• Task description: Should a line below contain the word "centro", report it.

(Dataset entries)
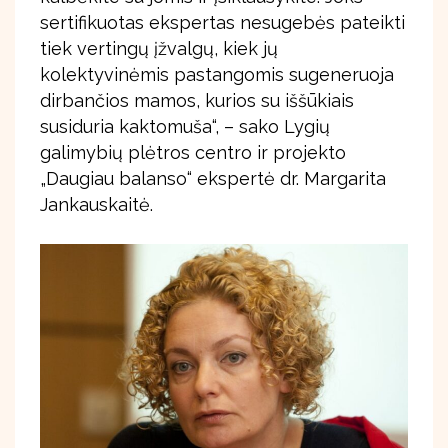
sertifikuotas ekspertas nesugebės pateikti
tiek vertingų įžvalgų, kiek jų
kolektyvinėmis pastangomis sugeneruoja
dirbančios mamos, kurios su iššūkiais
susiduria kaktomuša“, – sako Lygių
galimybių plėtros centro ir projekto
„Daugiau balanso“ ekspertė dr. Margarita
Jankauskaitė.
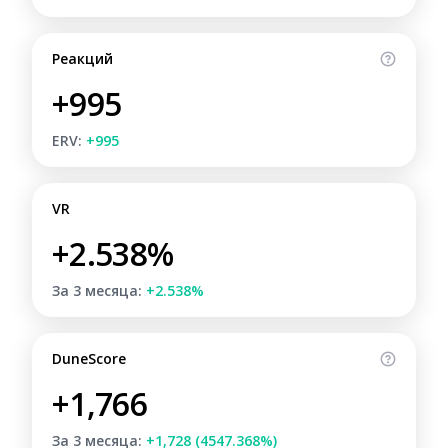
Реакций
+995
ERV:
+995
VR
+2.538%
За 3 месяца:
+2.538%
DuneScore
+1,766
За 3 месяца:
+1,728 (4547.368%)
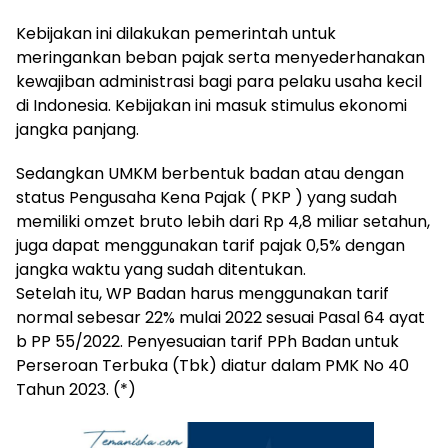
Kebijakan ini dilakukan pemerintah untuk
meringankan beban pajak serta menyederhanakan
kewajiban administrasi bagi para pelaku usaha kecil
di Indonesia. Kebijakan ini masuk stimulus ekonomi
jangka panjang.
Sedangkan UMKM berbentuk badan atau dengan
status Pengusaha Kena Pajak ( PKP ) yang sudah
memiliki omzet bruto lebih dari Rp 4,8 miliar setahun,
juga dapat menggunakan tarif pajak 0,5% dengan
jangka waktu yang sudah ditentukan.
Setelah itu, WP Badan harus menggunakan tarif
normal sebesar 22% mulai 2022 sesuai Pasal 64 ayat
b PP 55/2022. Penyesuaian tarif PPh Badan untuk
Perseroan Terbuka (Tbk) diatur dalam PMK No 40
Tahun 2023. (*)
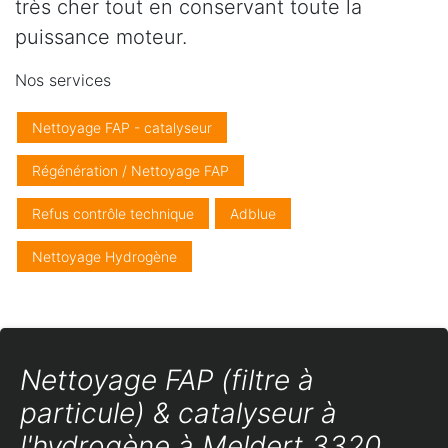
très cher tout en conservant toute la
puissance moteur.
Nos services
Nettoyage FAP - catalyseur
Régénération / Nettoyage FAP
Refus contrôle technique
Adblue
Nettoyage Hydrogène
Nettoyage FAP (filtre à
particule) & catalyseur à
l'hydrogène à Meldert 3320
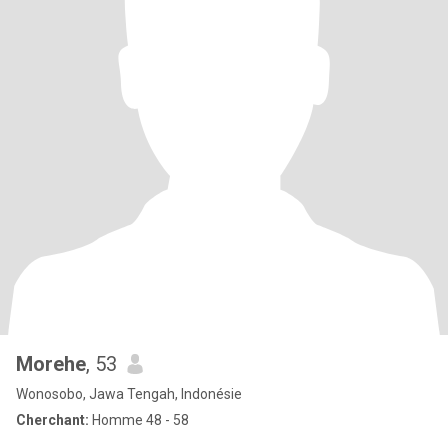
Morehe
, 53
Wonosobo, Jawa Tengah, Indonésie
Cherchant:
Homme 48 - 58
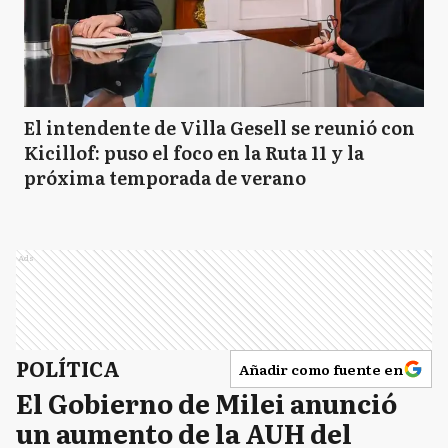
El intendente de Villa Gesell se reunió con
Kicillof: puso el foco en la Ruta 11 y la
próxima temporada de verano
Ads
POLÍTICA
Añadir como fuente en
El Gobierno de Milei anunció
un aumento de la AUH del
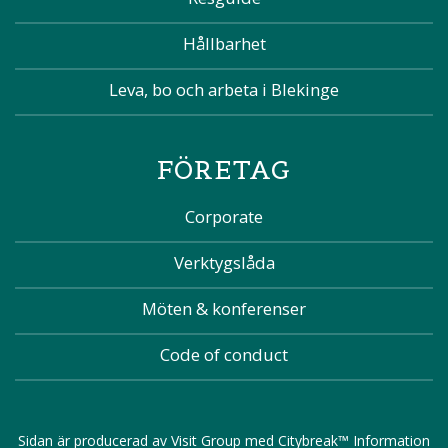
Hållbarhet
Leva, bo och arbeta i Blekinge
FÖRETAG
Corporate
Verktygslåda
Möten & konferenser
Code of conduct
Sidan är producerad av
Visit Group
med
Citybreak™ Information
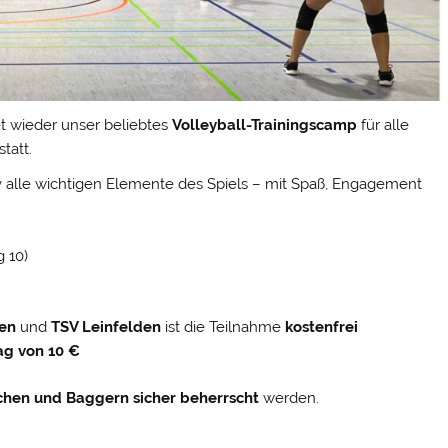
et wieder unser beliebtes
Volleyball-Trainingscamp
für alle
statt.
iv alle wichtigen Elemente des Spiels – mit Spaß, Engagement
 10)
en
und
TSV Leinfelden
ist die Teilnahme
kostenfrei
ag von 10 €
schen und Baggern sicher beherrscht
werden.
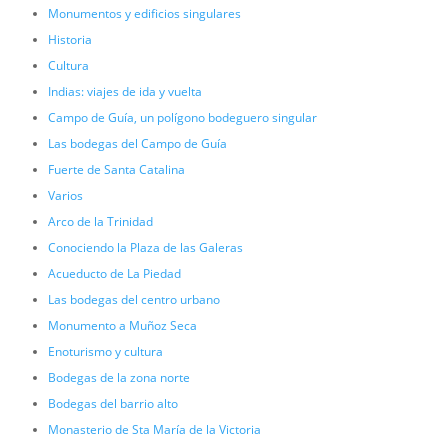
Monumentos y edificios singulares
Historia
Cultura
Indias: viajes de ida y vuelta
Campo de Guía, un polígono bodeguero singular
Las bodegas del Campo de Guía
Fuerte de Santa Catalina
Varios
Arco de la Trinidad
Conociendo la Plaza de las Galeras
Acueducto de La Piedad
Las bodegas del centro urbano
Monumento a Muñoz Seca
Enoturismo y cultura
Bodegas de la zona norte
Bodegas del barrio alto
Monasterio de Sta María de la Victoria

• Result of the exercise:
galimybių plėtros centro ir projekto
Las bodegas del centro urbano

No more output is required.